Arthur Cram

Personal information
- Date of birth: 1894
- Place of birth: Scotland
- Date of death: 1958 (aged 63–64)

= Arthur Cram =

Scottish football administrator (1894–1958)

Arthur S Cram (1894–1958) was a Scottish football administrator.

==Career==
Arthur Cram was a partner in the accounting firm James Cram & Sons in Dundee had an accounting business in Dundee He was the Dundee United club secretary from 1938 to 1945. He also served as a councillor in Newport-on-Tay during the same period.

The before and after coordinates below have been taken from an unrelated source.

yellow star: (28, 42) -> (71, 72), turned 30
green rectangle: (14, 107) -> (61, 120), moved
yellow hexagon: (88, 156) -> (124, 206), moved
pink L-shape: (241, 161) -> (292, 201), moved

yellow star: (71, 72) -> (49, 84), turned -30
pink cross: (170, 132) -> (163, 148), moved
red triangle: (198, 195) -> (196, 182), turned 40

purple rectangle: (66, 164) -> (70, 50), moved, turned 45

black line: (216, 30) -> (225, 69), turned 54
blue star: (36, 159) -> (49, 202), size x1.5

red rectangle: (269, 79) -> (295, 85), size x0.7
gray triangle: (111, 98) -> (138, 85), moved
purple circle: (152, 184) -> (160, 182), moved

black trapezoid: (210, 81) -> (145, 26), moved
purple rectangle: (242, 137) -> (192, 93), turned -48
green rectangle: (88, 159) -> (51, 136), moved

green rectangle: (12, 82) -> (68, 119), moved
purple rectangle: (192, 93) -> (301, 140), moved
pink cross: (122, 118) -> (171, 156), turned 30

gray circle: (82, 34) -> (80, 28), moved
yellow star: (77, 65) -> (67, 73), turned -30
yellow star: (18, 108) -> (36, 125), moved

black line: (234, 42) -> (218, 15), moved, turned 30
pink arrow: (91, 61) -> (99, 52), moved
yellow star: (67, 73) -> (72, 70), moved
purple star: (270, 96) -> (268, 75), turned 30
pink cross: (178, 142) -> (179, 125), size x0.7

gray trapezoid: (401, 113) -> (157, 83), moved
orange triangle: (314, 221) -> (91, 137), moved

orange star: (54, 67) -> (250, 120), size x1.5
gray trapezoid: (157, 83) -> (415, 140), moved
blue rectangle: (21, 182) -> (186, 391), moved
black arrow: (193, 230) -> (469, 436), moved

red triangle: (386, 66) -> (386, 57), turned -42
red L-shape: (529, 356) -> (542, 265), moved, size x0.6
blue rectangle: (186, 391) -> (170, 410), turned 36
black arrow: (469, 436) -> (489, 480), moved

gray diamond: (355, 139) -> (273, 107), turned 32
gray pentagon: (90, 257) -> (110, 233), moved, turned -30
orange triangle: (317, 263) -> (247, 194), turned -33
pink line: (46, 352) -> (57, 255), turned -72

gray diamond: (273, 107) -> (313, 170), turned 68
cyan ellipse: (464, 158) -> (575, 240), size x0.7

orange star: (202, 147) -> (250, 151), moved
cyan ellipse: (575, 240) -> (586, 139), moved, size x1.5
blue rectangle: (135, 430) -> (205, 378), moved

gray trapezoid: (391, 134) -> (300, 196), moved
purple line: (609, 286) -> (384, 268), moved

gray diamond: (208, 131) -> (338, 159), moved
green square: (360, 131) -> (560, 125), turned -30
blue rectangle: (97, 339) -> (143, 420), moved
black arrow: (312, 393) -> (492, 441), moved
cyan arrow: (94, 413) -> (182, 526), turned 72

During World War Two he was too old to join the active forces (he had been injured in World War One), so he became the club secretary, a position that he held until 1945. He attempted to resign as secretary in June 1940 but was convinced to withdraw his resignation. He was not, as is sometimes erroneously reported, manager of the club during the war.

His administrative abilities were particularly useful in identifying and securing the release of pre-war professional players who were stationed with the armed forces within travelling distance of Dundee. At a time when several clubs - including Dundee FC - closed down rather than put in the effort that Cram did on United's behalf, the club and its supporters owed him a considerable debt for keeping the flag flying at Tannadice Park from 1941 to 1945. At the end of the conflict he relinquished his position and was invited to join the board, where he remained until 1951.